The “Brothers” McCarthy
They met about 10 years ago, during McCarthy’s junior year at the College. And though they are family now, their relationship didn’t start off on the best foot. Arriving at the Joseph E. Maynard School in Cambridge as part of the Phillips Brooks House (PBHA) Head Start program, McCarthy got his first assignment watching a four-year-old boy being punished for acting rambunctiously during the day. The boy was Malcolm Green, and he was not happy to see McCarthy.
A few days later and a little disheartened by his first Head Start experience, McCarthy returned to the school and was startled when Green, all smiles, jumped on his back. The two clicked immediately. When Green’s mother came to pick him up, she told McCarthy that Green had been talking about him all week. She said Green, whose father wasn’t around very much, needed a male figure in his life—and thought McCarthy should be that man. McCarthy agreed, and from that moment on two were “brothers.” McCarthy, now a lecturer in history and literature, is Green’s legal guardian.
The two have similar senses of humor and are constantly poking fun at each other. McCarthy needles Green for forgetting an appointment, and Green jokes about McCarthy getting old. “I’ll be taking care of you by the time I get out of college,” says the Cambridge Rindge and Latin junior.
The two spend a lot of time playing basketball and watching movies. They pride themselves on being the only two people who hated Lord of the Rings and insist that “now that Siskel’s dead” they should become the nation’s preeminent movie-reviewing duo.
McCarthy has even gotten Green involved in some of his public service at Harvard. Every year, Green accompanies McCarthy on Alternative Spring Break trips to rebuild black Southern churches that have been burned down by white supremacists. Green isn’t quite as politically active as his radical older brother. He laughingly reminds McCarthy of the year he spent proclaiming he was a Republican. “We fixed that,” McCarthy says emphatically.

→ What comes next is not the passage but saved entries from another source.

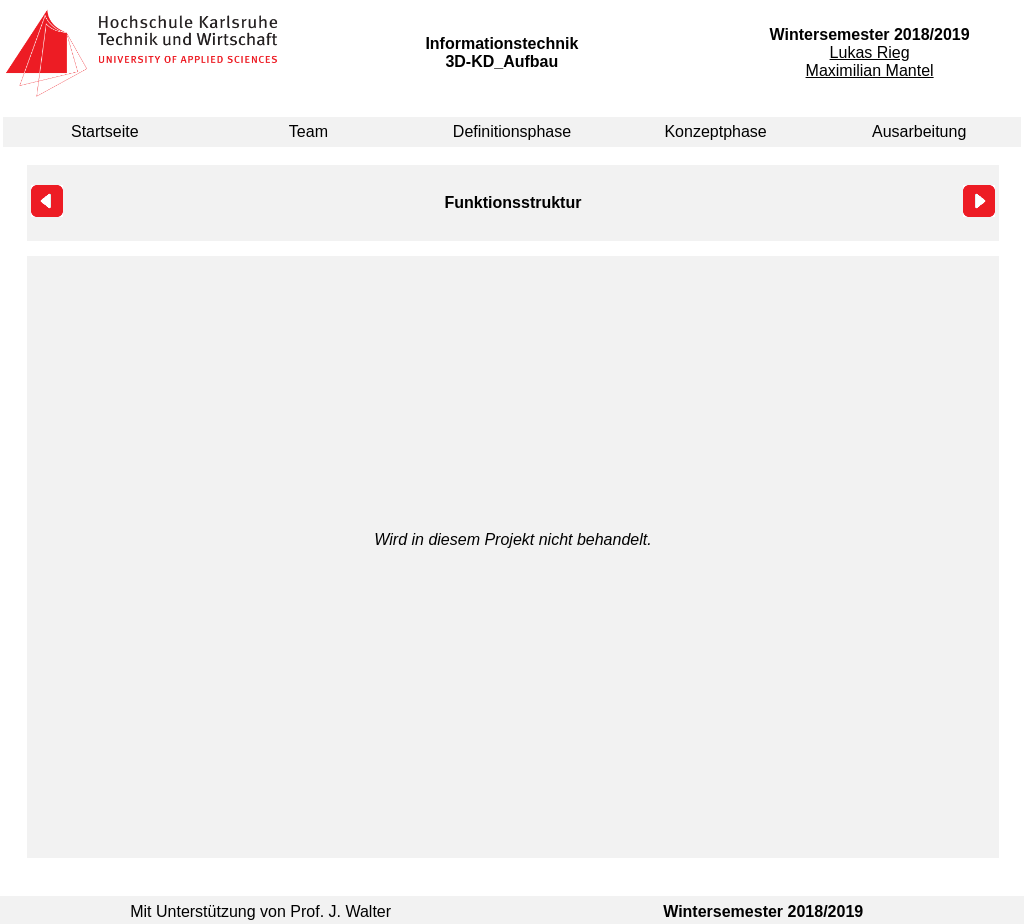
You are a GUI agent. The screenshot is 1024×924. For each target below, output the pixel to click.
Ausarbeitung (919, 131)
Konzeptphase (715, 131)
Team (308, 131)
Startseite (105, 131)
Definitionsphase (512, 131)
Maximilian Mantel (870, 70)
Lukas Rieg (870, 52)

Not all is fun and games for the brothers. Ever since McCarthy returned to Boston from graduate school at Columbia University, he has taken on a more serious role in Green’s life. Though Green still lives with his mother and sister, McCarthy and Green’s mother Dian confer on most parenting decisions. McCarthy not only signs permission slips and goes to parent-teacher conferences, but he also occasionally punishes Green. McCarthy says he gets frustrated with Green for not living up to his academic potential. Green complains that McCarthy is sometimes too hard on him but says it’s easier to have an authority figure who is also his friend.

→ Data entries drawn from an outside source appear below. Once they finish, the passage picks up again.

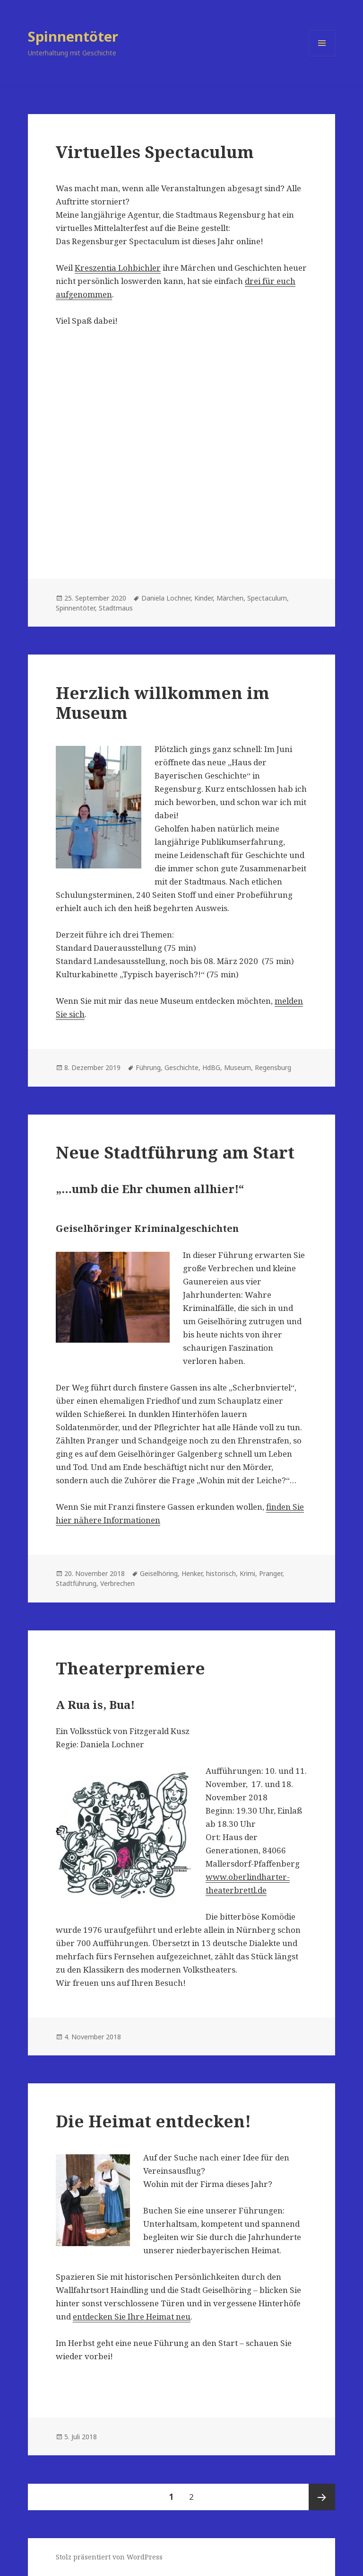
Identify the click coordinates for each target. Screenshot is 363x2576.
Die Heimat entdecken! (153, 2121)
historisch (221, 1573)
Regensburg (273, 1067)
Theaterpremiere (130, 1668)
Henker (192, 1573)
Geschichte (181, 1067)
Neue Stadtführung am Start (175, 1152)
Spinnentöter (73, 36)
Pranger (270, 1573)
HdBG (211, 1067)
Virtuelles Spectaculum (155, 152)
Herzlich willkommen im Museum (162, 703)
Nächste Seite (322, 2497)
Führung (148, 1067)
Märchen (229, 597)
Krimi (247, 1573)
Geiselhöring (159, 1573)
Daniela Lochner (165, 597)
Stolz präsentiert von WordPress (109, 2556)
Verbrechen (117, 1583)
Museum (237, 1067)
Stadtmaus (116, 607)
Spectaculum (267, 597)
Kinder (203, 597)
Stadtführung (76, 1583)
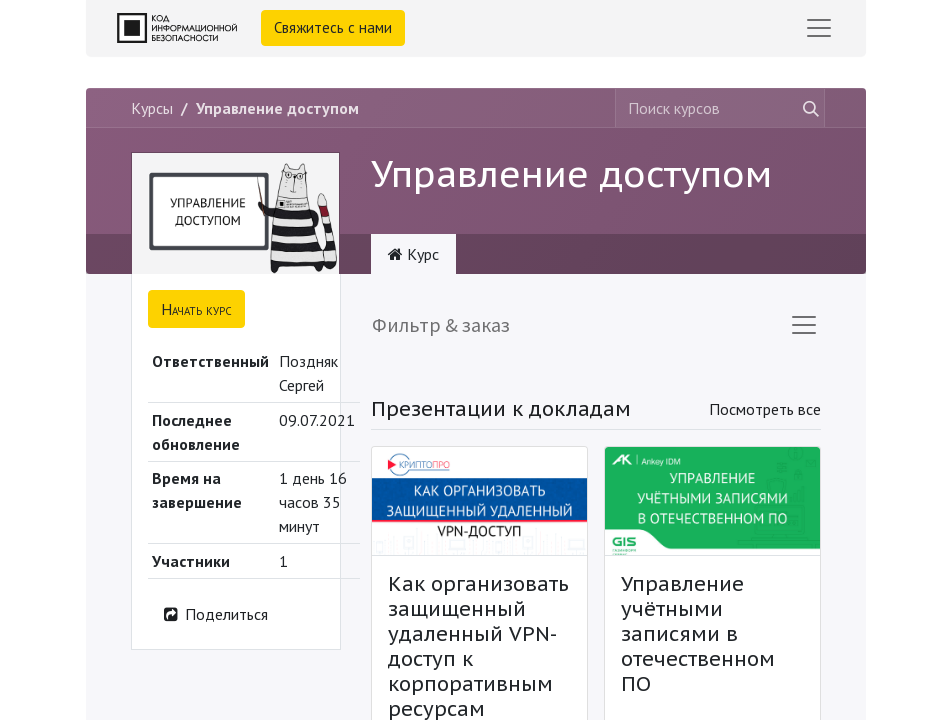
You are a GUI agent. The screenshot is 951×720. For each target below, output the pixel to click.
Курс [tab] (413, 254)
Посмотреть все (765, 409)
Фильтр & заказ (441, 324)
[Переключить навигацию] (804, 325)
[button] (196, 309)
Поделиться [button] (215, 614)
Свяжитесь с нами (333, 27)
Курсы (152, 108)
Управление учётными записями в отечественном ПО (698, 634)
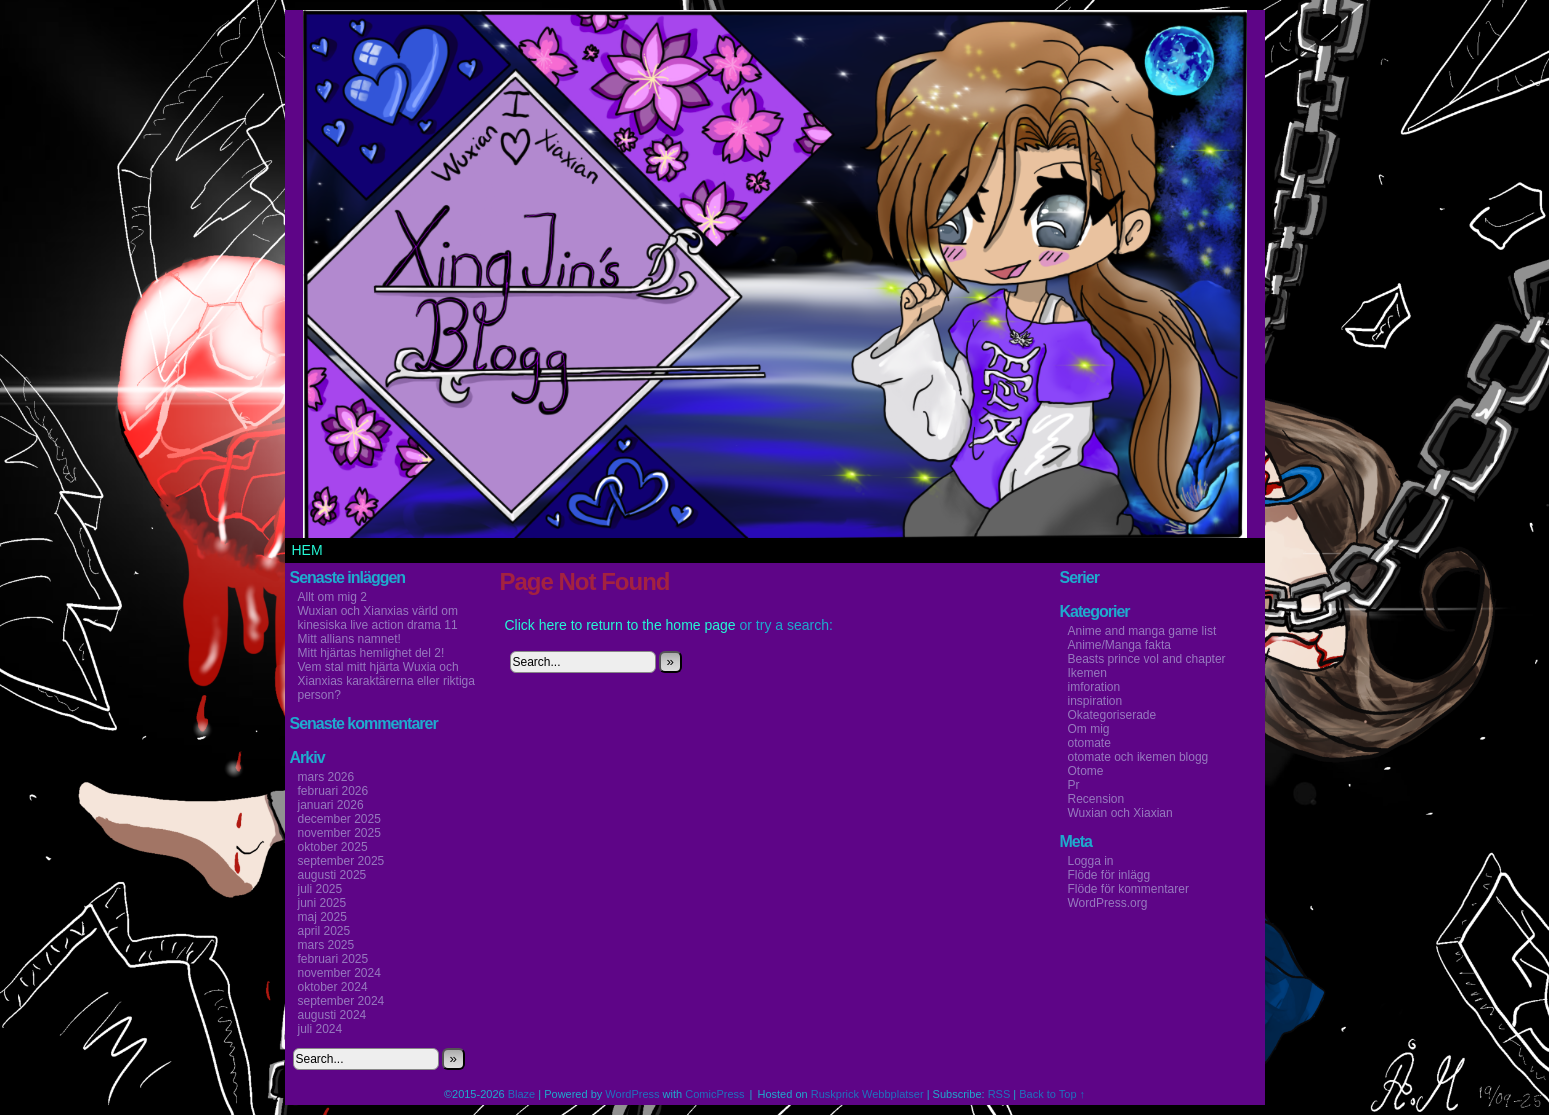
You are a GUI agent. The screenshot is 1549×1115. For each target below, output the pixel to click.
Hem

Even when they are in separate rooms, McCarthy and Green answer the same questions in almost the exact same words. And when they are together, each tries to tell the same story louder than the other.
And perhaps the younger brother will follow in his friend’s footsteps. McCarthy was adopted at birth and says that this aspect of his identity made his relationship with Green a priority in his life. Green says he now hopes to serve as a mentor and “McCarthy figure” for his year-and-a-half old godson.

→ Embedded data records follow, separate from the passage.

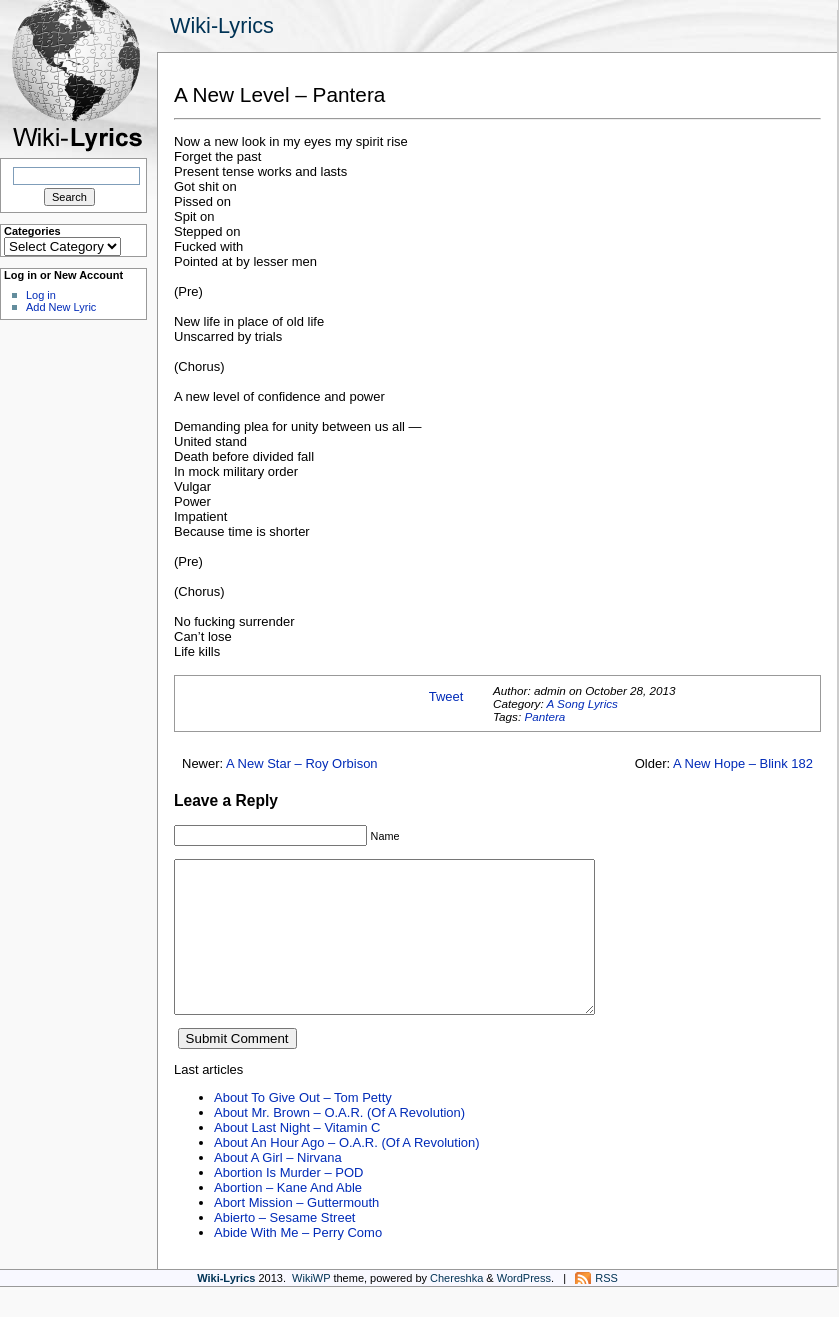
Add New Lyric (61, 307)
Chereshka (456, 1308)
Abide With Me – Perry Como (298, 1262)
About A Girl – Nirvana (278, 1187)
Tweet (446, 696)
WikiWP (311, 1308)
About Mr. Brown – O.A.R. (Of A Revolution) (339, 1142)
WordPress (524, 1308)
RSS (606, 1308)
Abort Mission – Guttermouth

Though both joke about their “family resemblance,” they are keenly aware of the questions that their racial differences raise for others. Both say outsiders don’t often understand how they can be so close and see each other as family because of the difference in their skin color. While Green insists race is not an issue for him in his relationship with his brother, McCarthy goes further, saying he sees the world differently because he has seen it through Green’s eyes. “He saved me from being a white person in America,” McCarthy says.
Both look forward to the time when they can be friends without the strain that McCarthy’s disciplinarian role can put on the relationship. For the moment, though, they try not to take things too seriously, to ensure Green aces his AP Literature homework and to plan for their next Quincy House intramural basketball victory.